EXERCISE: The reply should be one number: how many lines of the data below contain "чтобы".

ENTRIES SHOWN:
►

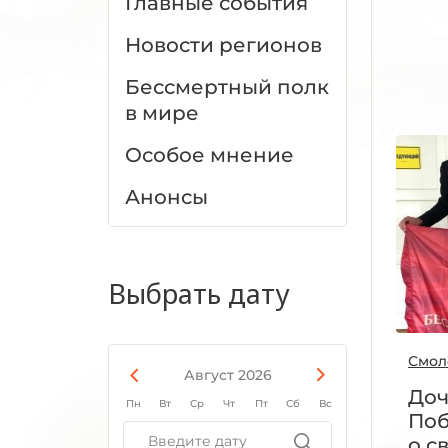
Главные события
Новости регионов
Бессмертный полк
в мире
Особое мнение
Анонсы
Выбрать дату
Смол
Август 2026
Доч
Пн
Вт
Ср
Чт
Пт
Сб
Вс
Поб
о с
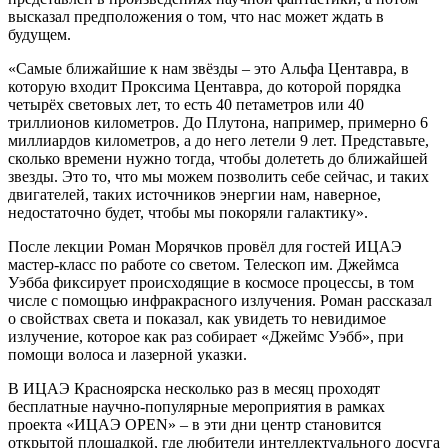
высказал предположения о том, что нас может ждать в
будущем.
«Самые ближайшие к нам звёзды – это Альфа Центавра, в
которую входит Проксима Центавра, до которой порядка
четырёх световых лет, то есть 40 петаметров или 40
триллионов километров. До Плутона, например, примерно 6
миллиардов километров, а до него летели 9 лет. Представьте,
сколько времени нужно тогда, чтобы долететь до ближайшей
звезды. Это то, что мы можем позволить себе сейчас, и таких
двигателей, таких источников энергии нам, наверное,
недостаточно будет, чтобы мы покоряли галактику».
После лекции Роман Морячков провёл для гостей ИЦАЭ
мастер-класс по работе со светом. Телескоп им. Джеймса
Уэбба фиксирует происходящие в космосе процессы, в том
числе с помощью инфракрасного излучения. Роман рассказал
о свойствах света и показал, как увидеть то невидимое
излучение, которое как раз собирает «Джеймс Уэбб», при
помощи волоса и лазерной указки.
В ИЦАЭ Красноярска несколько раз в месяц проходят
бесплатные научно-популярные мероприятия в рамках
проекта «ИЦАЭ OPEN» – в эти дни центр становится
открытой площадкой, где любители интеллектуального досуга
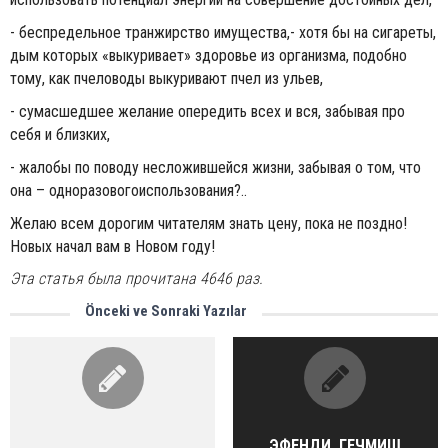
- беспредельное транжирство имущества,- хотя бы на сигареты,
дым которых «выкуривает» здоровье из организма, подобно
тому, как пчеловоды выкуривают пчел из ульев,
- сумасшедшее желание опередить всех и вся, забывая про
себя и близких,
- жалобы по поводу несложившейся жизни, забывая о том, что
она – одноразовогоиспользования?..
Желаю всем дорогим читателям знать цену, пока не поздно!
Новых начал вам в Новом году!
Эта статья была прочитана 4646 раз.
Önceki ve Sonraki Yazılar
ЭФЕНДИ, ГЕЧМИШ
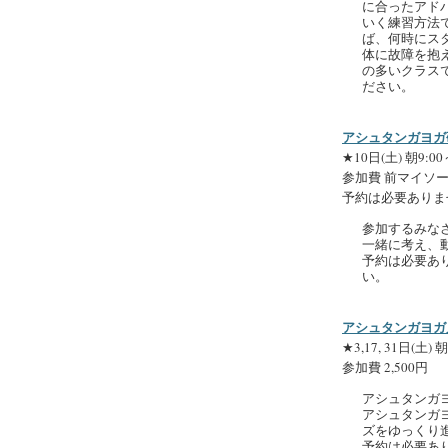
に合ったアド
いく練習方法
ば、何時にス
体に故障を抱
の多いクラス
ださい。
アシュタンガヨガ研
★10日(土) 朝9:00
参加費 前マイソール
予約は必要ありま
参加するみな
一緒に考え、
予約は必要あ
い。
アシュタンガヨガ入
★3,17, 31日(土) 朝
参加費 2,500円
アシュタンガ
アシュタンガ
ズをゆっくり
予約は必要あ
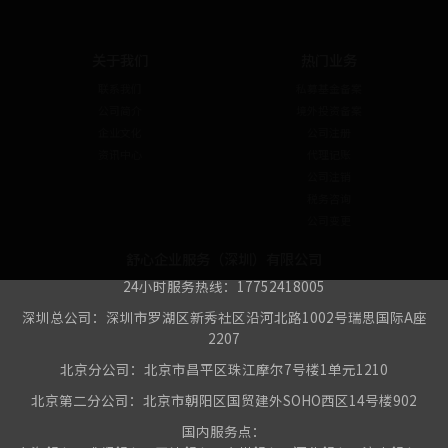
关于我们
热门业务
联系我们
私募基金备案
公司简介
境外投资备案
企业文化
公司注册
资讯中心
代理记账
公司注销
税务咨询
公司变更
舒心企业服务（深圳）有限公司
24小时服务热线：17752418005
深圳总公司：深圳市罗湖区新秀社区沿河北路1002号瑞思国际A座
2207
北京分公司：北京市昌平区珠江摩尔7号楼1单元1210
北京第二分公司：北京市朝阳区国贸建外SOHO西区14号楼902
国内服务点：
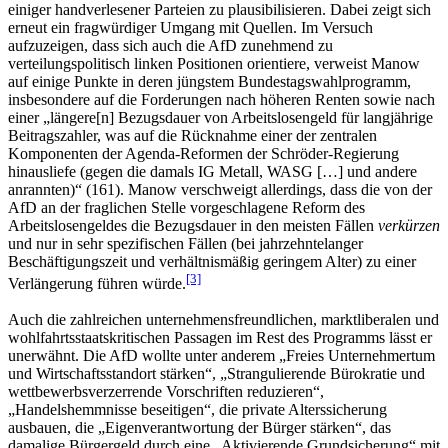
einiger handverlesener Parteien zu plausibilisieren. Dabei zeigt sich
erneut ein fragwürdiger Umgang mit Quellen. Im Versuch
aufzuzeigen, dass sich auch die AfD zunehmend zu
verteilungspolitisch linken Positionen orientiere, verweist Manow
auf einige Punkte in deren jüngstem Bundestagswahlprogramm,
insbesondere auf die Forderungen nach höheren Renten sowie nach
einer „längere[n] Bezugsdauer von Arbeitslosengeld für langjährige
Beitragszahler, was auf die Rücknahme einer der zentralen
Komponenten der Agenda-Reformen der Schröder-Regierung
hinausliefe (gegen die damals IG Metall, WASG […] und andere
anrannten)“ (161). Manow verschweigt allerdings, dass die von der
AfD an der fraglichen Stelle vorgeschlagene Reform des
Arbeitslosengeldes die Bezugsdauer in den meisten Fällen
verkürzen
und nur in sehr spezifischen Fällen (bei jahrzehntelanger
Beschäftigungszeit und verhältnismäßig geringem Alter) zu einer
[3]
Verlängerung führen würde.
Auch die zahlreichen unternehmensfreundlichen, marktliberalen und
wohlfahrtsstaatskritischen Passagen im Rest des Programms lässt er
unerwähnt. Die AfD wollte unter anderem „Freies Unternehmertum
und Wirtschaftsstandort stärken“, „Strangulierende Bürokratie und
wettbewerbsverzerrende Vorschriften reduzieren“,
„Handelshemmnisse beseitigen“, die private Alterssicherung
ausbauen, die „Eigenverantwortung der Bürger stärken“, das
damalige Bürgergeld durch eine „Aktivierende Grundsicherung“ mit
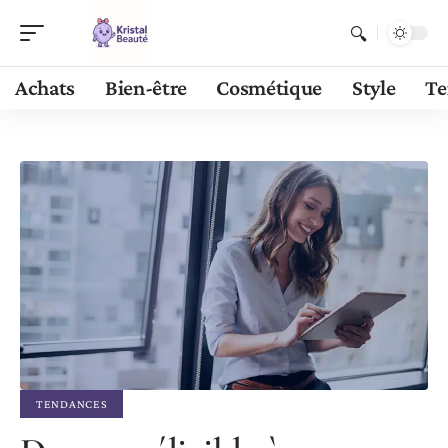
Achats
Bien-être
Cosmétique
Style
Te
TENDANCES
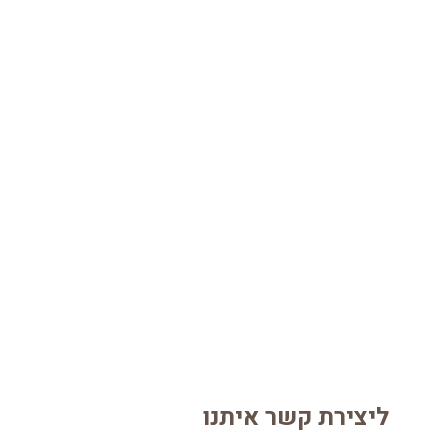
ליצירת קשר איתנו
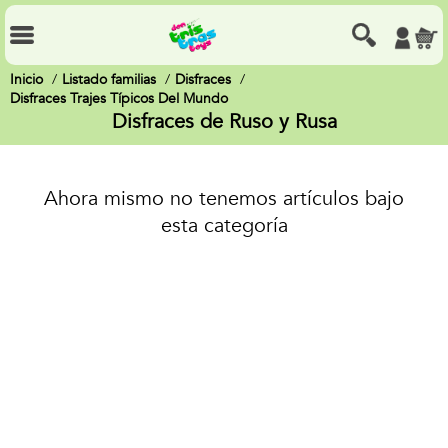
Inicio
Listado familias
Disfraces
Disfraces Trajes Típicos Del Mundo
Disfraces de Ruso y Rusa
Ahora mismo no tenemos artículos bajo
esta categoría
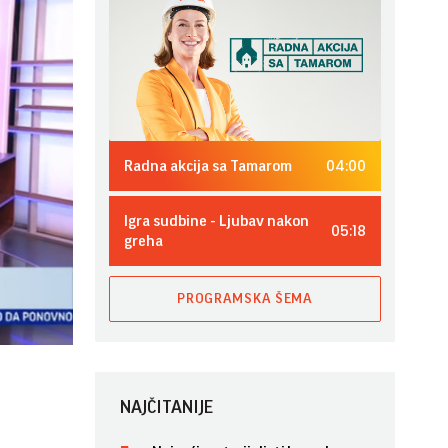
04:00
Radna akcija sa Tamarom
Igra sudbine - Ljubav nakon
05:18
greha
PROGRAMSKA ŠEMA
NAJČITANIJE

◄

ANSWER: 2